*TASK GOAL*: Please filter the entries and return only the lines that include "Hargita".

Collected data

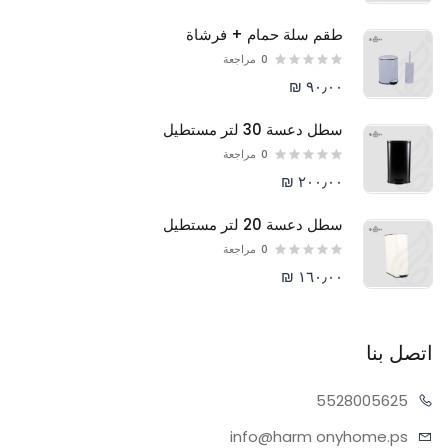
طقم سلة حمام + فرشاة
0
مراجعة
٩٠٫٠٠ ₪
سطل دعسة 30 لتر مستطيل
0
مراجعة
٢٠٠٫٠٠ ₪
سطل دعسة 20 لتر مستطيل
0
مراجعة
١٦٠٫٠٠ ₪
اتصل بنا
55280
05625
info@harm
onyhome.ps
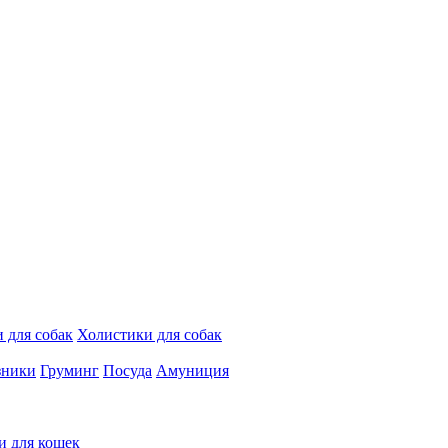
 для собак
Холистики для собак
зники
Груминг
Посуда
Амуниция
и для кошек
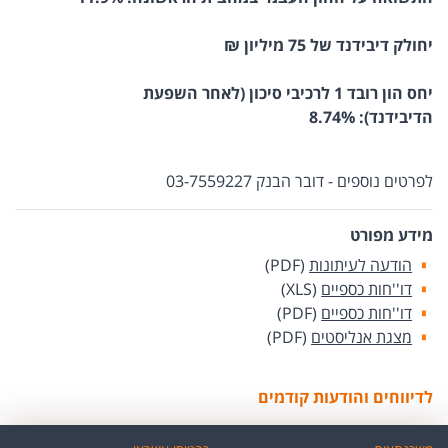
יחולק דיבידנד של 75 מיליון ₪
יחס הון רובד 1 לרכיבי סיכון (לאחר השפעת
הדיבידנד):
8.74%
לפרטים נוספים - דובר הבנק 03-7559227
מידע מפורט
הודעה לעיתונות
(PDF)
דו''חות כספיים
(XLS)
דו''חות כספיים
(PDF)
מצגת אנליסטים
(PDF)
לדיווחים והודעות קודמים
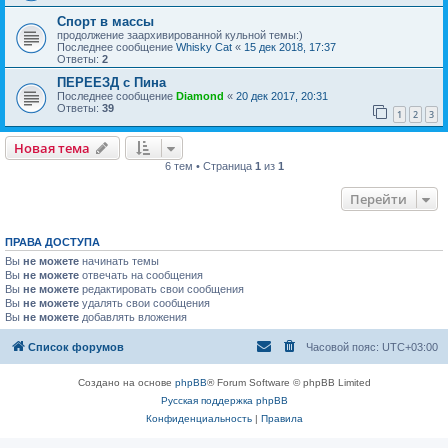
Спорт в массы
продолжение заархивированной кульной темы:)
Последнее сообщение
Whisky Cat
«
15 дек 2018, 17:37
Ответы:
2
ПЕРЕЕЗД с Пина
Последнее сообщение
Diamond
«
20 дек 2017, 20:31
Ответы:
39
1
2
3
Новая тема
6 тем • Страница
1
из
1
Перейти
ПРАВА ДОСТУПА
Вы
не можете
начинать темы
Вы
не можете
отвечать на сообщения
Вы
не можете
редактировать свои сообщения
Вы
не можете
удалять свои сообщения
Вы
не можете
добавлять вложения
Список форумов
Часовой пояс:
UTC+03:00
Создано на основе
phpBB
® Forum Software © phpBB Limited
Русская поддержка phpBB
Конфиденциальность
|
Правила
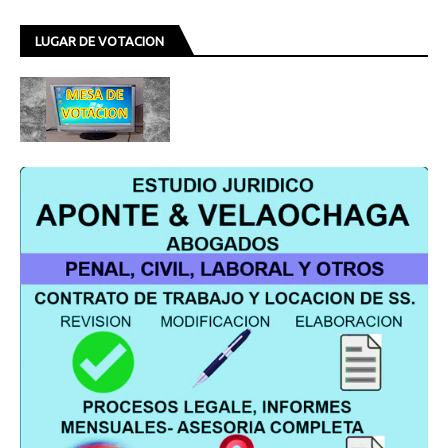
LUGAR DE VOTACION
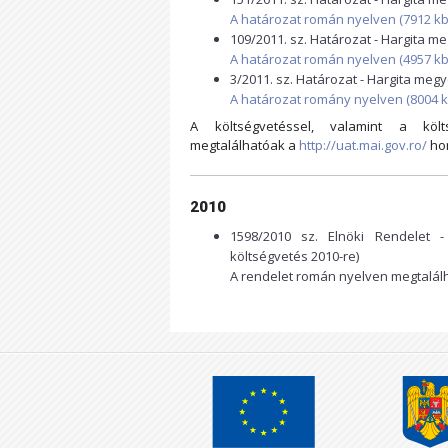
A határozat román nyelven (7912 kb
109/2011. sz. Határozat - Hargita 
A határozat román nyelven (4957 kb
3/2011. sz. Határozat - Hargita me
A határozat romány nyelven (8004 k
A költségvetéssel, valamint a köl
megtalálhatóak a
http://uat.mai.gov.ro/
hon
2010
1598/2010 sz. Elnöki Rendelet 
költségvetés 2010-re)
A rendelet román nyelven megtalál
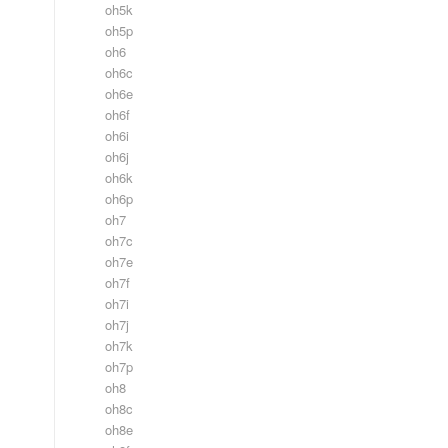
oh5k
oh5p
oh6
oh6c
oh6e
oh6f
oh6i
oh6j
oh6k
oh6p
oh7
oh7c
oh7e
oh7f
oh7i
oh7j
oh7k
oh7p
oh8
oh8c
oh8e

*ANSWER SPACE*:
109/2011. sz. Határozat - Hargita 
3/2011. sz. Határozat - Hargita me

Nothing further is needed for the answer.